#### Material supplied ####

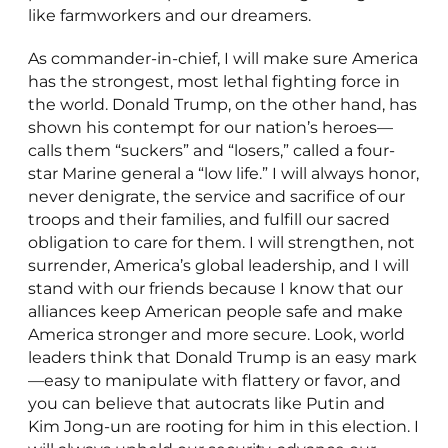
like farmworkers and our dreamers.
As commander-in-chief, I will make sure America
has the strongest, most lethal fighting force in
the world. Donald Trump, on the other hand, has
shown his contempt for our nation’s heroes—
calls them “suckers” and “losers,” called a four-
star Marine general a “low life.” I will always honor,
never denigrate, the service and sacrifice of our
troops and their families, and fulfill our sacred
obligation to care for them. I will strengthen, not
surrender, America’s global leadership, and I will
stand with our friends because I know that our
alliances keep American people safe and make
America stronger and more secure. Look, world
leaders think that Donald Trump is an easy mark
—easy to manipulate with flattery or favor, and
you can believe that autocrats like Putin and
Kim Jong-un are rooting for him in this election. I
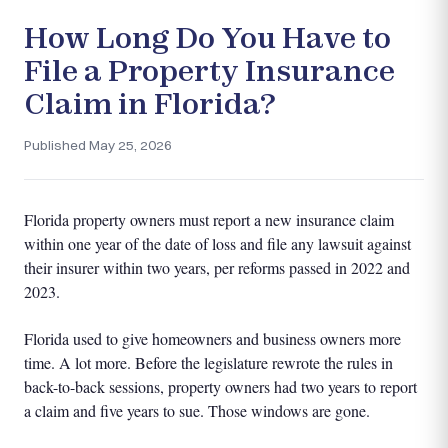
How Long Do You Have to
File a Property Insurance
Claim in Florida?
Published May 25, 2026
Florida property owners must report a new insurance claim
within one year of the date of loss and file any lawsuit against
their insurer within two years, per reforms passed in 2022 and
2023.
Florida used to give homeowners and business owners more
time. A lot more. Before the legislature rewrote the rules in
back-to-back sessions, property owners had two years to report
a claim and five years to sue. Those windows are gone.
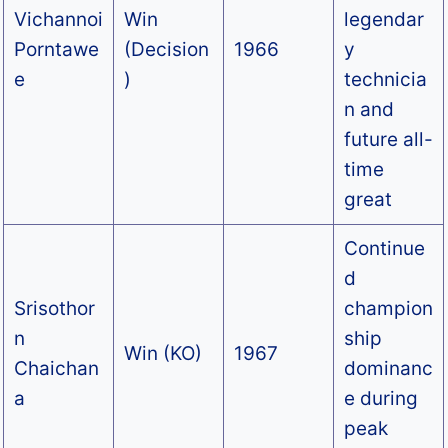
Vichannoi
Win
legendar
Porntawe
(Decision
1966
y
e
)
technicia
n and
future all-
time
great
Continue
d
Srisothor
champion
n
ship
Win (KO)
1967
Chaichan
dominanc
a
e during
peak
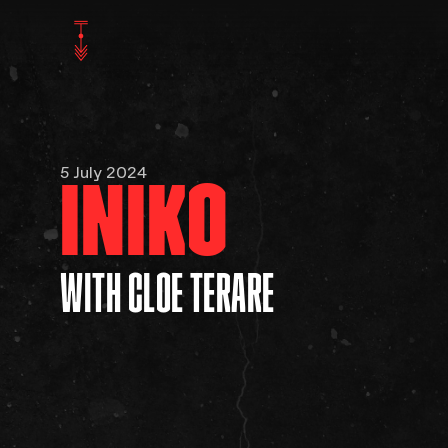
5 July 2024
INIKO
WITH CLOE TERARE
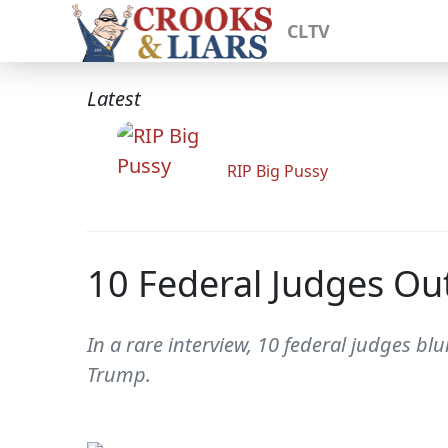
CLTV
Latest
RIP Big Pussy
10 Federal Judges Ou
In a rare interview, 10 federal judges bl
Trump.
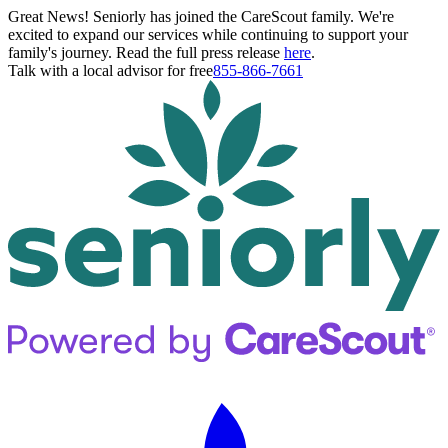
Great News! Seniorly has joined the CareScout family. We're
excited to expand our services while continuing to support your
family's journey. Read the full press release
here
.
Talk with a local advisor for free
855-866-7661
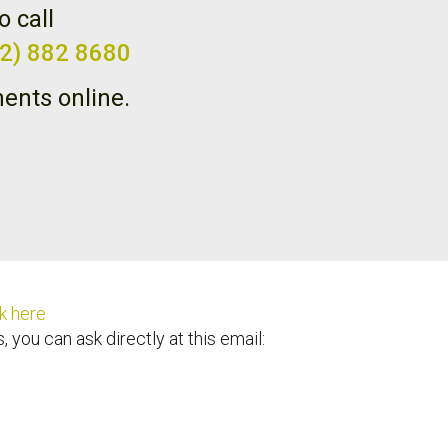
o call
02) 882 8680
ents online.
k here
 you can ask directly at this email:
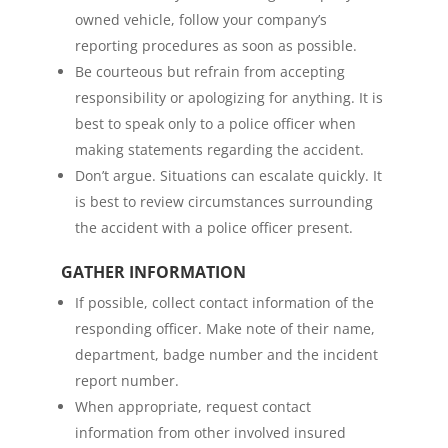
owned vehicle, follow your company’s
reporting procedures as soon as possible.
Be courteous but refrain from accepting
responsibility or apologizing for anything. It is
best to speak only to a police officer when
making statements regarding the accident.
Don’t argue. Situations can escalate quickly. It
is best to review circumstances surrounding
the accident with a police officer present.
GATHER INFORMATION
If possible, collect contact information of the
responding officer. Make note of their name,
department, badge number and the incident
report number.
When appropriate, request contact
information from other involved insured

####

What is needed: Every line that contains the string "number" should be copied from the entries.

Output for this exercise:
department, badge number and the incident
report number.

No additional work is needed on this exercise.